Aim of the task: The required output is the stretch from the line containing "Популярные франшизы" through the line containing "SISTEMA CENTRONORTE DE COMUNICAÇAO E" in the records below, unaltered and with no pictures.

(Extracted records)
--- START ---
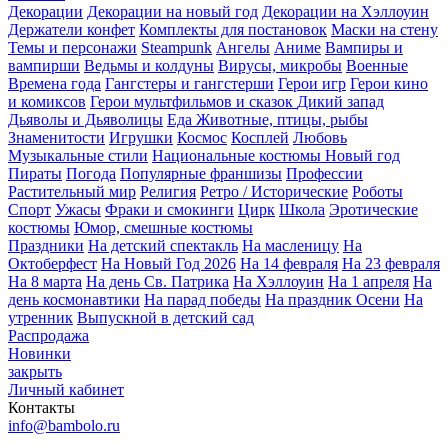
Декорации
Декорации на новый год
Декорации на Хэллоуин
Держатели конфет
Комплекты для постановок
Маски на стену
Темы и персонажи
Steampunk
Ангелы
Аниме
Вампиры и
вампирши
Ведьмы и колдуны
Вирусы, микробы
Военные
Времена года
Гангстеры и гангстерши
Герои игр
Герои кино
и комиксов
Герои мультфильмов и сказок
Дикий запад
Дьяволы и Дьяволицы
Еда
Животные, птицы, рыбы
Знаменитости
Игрушки
Космос
Косплей
Любовь
Музыкальные стили
Национальные костюмы
Новый год
Пираты
Погода
Популярные франшизы
Профессии
Растительный мир
Религия
Ретро / Исторические
Роботы
Спорт
Ужасы
Фраки и смокинги
Цирк
Школа
Эротические
костюмы
Юмор, смешные костюмы
Праздники
На детский спектакль
На масленицу
На
Октоберфест
На Новый Год 2026
На 14 февраля
На 23 февраля
На 8 марта
На день Св. Патрика
На Хэллоуин
На 1 апреля
На
день космонавтики
На парад победы
На праздник Осени
На
утренник
Выпускной в детский сад
Распродажа
Новинки
закрыть
Личный кабинет
Контакты
info@bambolo.ru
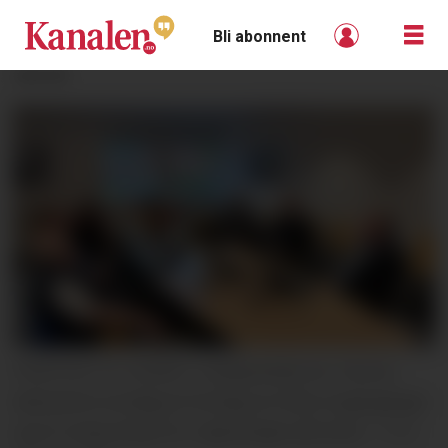
Bli abonnent
ANNONSE
POSITIVE TIL GVARV: Lokalpolitikerne i Nome
diskuterte torsdag et forslag om flere togavganger
og et mulig stopp for regiontoget på Gvarv.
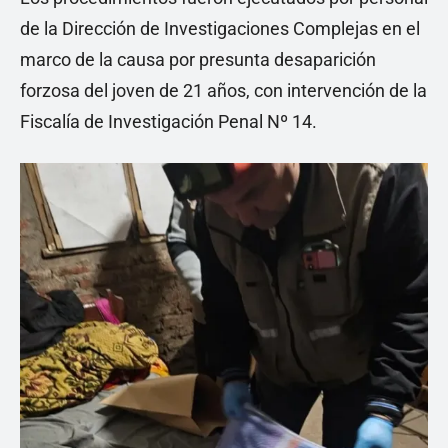
de la Dirección de Investigaciones Complejas en el
marco de la causa por presunta desaparición
forzosa del joven de 21 años, con intervención de la
Fiscalía de Investigación Penal Nº 14.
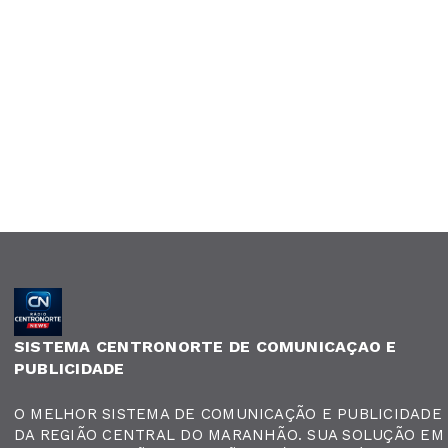
SISTEMA CENTRONORTE DE COMUNICAÇAO E
PUBLICIDADE
O MELHOR SISTEMA DE COMUNICAÇÃO E PUBLICIDADE
DA REGIÃO CENTRAL DO MARANHÃO. SUA SOLUÇÃO EM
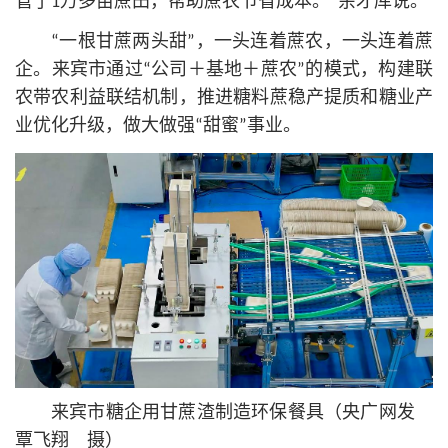
管了1万多亩蔗田，帮助蔗农节省成本。”余才库说。
“一根甘蔗两头甜”，一头连着蔗农，一头连着蔗
企。来宾市通过“公司＋基地＋蔗农”的模式，构建联
农带农利益联结机制，推进糖料蔗稳产提质和糖业产
业优化升级，做大做强“甜蜜”事业。
来宾市糖企用甘蔗渣制造环保餐具（央广网发
覃飞翔 摄）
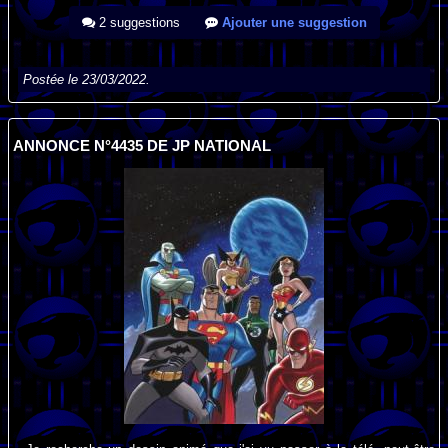
2 suggestions
Ajouter une suggestion
Postée le 23/03/2022.
ANNONCE N°4435 DE JP NATIONAL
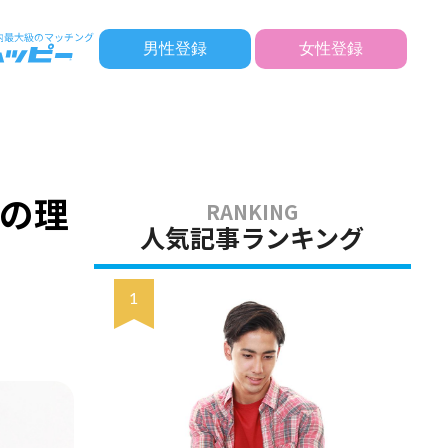
男性登録
女性登録
の理
人気記事ランキング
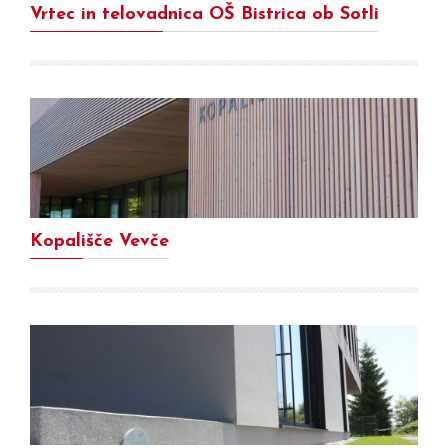
Vrtec in telovadnica OŠ Bistrica ob Sotli
Kopališče Vevče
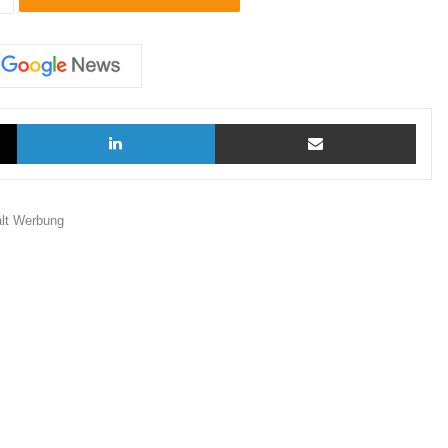
X
LinkedIn
Teilen via E-Mail
ält Werbung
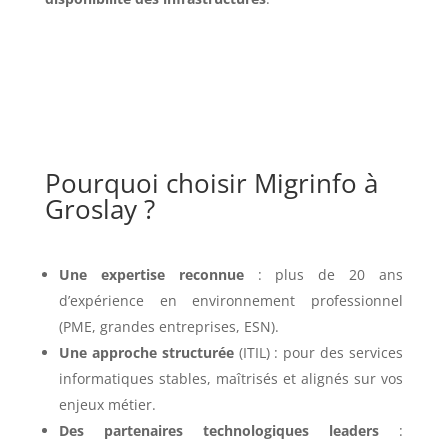
Pourquoi choisir Migrinfo à
Groslay ?
Une expertise reconnue
: plus de 20 ans
d’expérience en environnement professionnel
(PME, grandes entreprises, ESN).
Une approche structurée
(ITIL) : pour des services
informatiques stables, maîtrisés et alignés sur vos
enjeux métier.
Des partenaires technologiques leaders
:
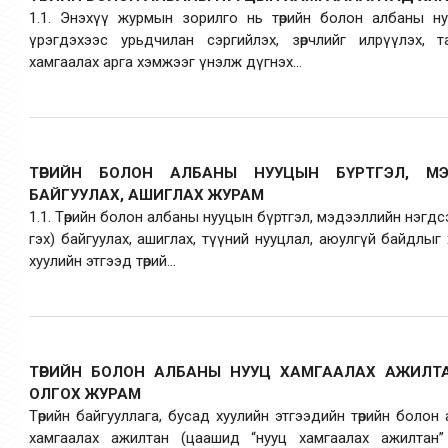
1.1. Энэхүү журмын зорилго нь төрийн болон албаны ну
үрэгдэхээс урьдчилан сэргийлэх, зөрчлийг илрүүлэх, т
хамгаалах арга хэмжээг үнэлж дүгнэх...
ТӨРИЙН БОЛОН АЛБАНЫ НУУЦЫН БҮРТГЭЛ, М
БАЙГУУЛАХ, АШИГЛАХ ЖУРАМ
1.1. Төрийн болон албаны нууцын бүртгэл, мэдээллийн нэгд
гэх) байгуулах, ашиглах, түүний нууцлал, аюулгүй байдлыг х
хуулийн этгээд төрий...
ТӨРИЙН БОЛОН АЛБАНЫ НУУЦ ХАМГААЛАХ АЖИЛТ
ОЛГОХ ЖУРАМ
Төрийн байгууллага, бусад хуулийн этгээдийн төрийн болон
хамгаалах ажилтан (цаашид “нууц хамгаалах ажилтан”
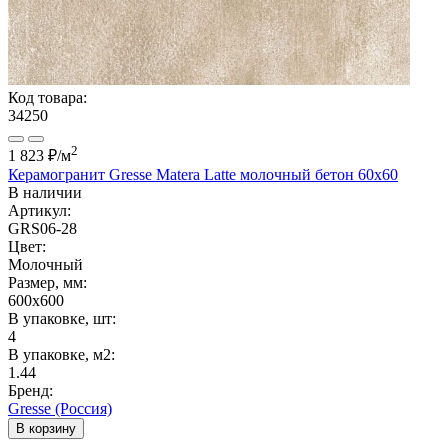
Код товара:
34250
2
1 823 ₽
/м
Керамогранит Gresse Matera Latte молочный бетон 60х60
В наличии
Артикул:
GRS06-28
Цвет:
Молочный
Размер, мм:
600x600
В упаковке, шт:
4
В упаковке, м2:
1.44
Бренд:
Gresse (Россия)
В корзину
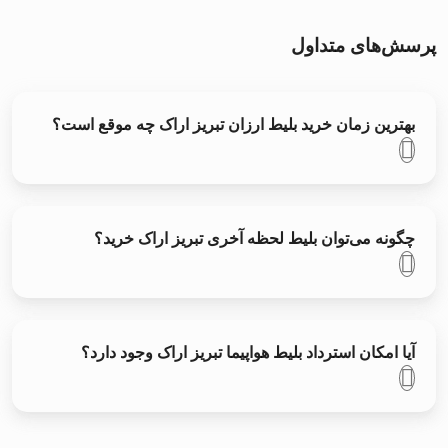
پرسش‌های متداول
بهترین زمان خرید بلیط ارزان تبریز اراک چه موقع است؟
چگونه می‌توان بلیط لحظه آخری تبریز اراک خرید؟
آیا امکان استرداد بلیط هواپیما تبریز اراک وجود دارد؟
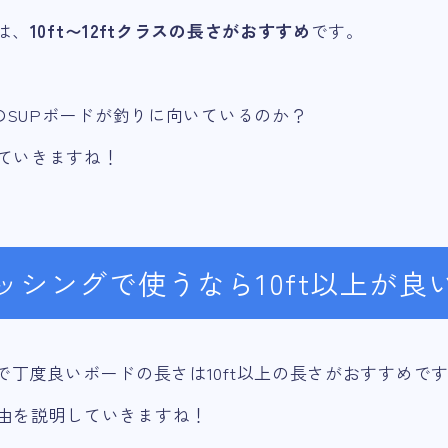
は、
10ft〜12ftクラスの長さがおすすめ
です。
上のSUPボードが釣りに向いているのか？
ていきますね！
ィッシングで使うなら10ft以上が良
グで丁度良いボードの長さは10ft以上の長さがおすすめで
由を説明していきますね！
--- END ---
Result for this task:
Популярные франшизы
Профессии
Растительный мир
Религия
Ретро / Исторические
Роботы
Спорт
Ужасы
Фраки и смокинги
Цирк
Школа
Эротические
костюмы
Юмор, смешные костюмы
Праздники
На детский спектакль
На масленицу
На
Октоберфест
На Новый Год 2026
На 14 февраля
На 23 февраля
На 8 марта
На день Св. Патрика
На Хэллоуин
На 1 апреля
На
день космонавтики
На парад победы
На праздник Осени
На
утренник
Выпускной в детский сад
Распродажа
Новинки
закрыть
Личный кабинет
Контакты
info@bambolo.ru
Bli abonnent
ANNONSE
POSITIVE TIL GVARV: Lokalpolitikerne i Nome
diskuterte torsdag et forslag om flere togavganger
og et mulig stopp for regiontoget på Gvarv.
de la Dirección de Investigaciones Complejas en el
marco de la causa por presunta desaparición
forzosa del joven de 21 años, con intervención de la
Fiscalía de Investigación Penal Nº 14.
SISTEMA CENTRONORTE DE COMUNICAÇAO E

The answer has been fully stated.